The Becoming of Noah Shaw (The Shaw Confessions #1)(50)



“Yeah, the cure thing was her idea.” Jamie moves over to the table. “She’s the one who—whoa.”

“What?” I’m at his side immediately, but I don’t—

“These are from Horizons,” Mara says, looking between our shoulders. Then, to Leo: “Stella gave you these?”

I watch him mentally edit, which for me, confirms it: Stella took the files from the archives. Files that anyone who’s ever been here could’ve looked at, copied, to be used on us or against us. Either way.

And now she’s missing.

“Can we copy this stuff?” Daniel seems to be the only one with the presence of mind to deal with the clusterfuck this presents. Leo reluctantly assents, and everyone’s got their mobiles out, snapping away at files, the map, all of it. Before we leave Leo’s, someone promises to be in touch about the little archives party—not me. I’m thinking about arson, explosions, flooding—burying it all forever.

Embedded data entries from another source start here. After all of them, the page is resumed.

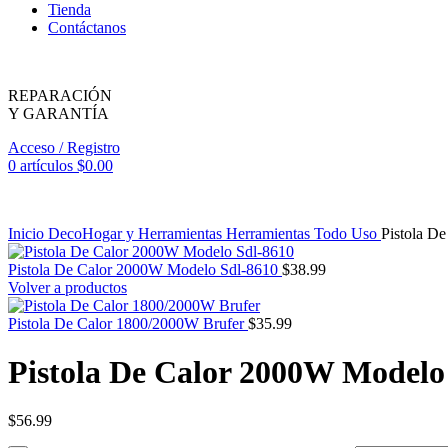
Tienda
Contáctanos
REPARACIÓN
Y GARANTÍA
Acceso / Registro
0
artículos
$
0.00
Inicio
DecoHogar y Herramientas
Herramientas
Todo Uso
Pistola D
Pistola De Calor 2000W Modelo Sdl-8610
$
38.99
Volver a productos
Pistola De Calor 1800/2000W Brufer
$
35.99
Pistola De Calor 2000W Modelo
$
56.99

“So!” Mara says, closing the door of the flat behind us. “Stella stole from us.”

Jamie, on his way to the kitchen, says, “Technically, she stole from Noah.” He reaches up, grabs a glass from the cabinet. “Technically, we all did when we brought the Kells crap to my aunt’s house—”

Now I’m barely clinging on. “You what?”

“We couldn’t exactly go back there every day and use the place like a library,” Jamie says.

I’m wordless, iced over, frozen with the knowledge that this toxic, radioactive mess has already been leaching out into the world.

“It shouldn’t exist,” I say. “None of it should.”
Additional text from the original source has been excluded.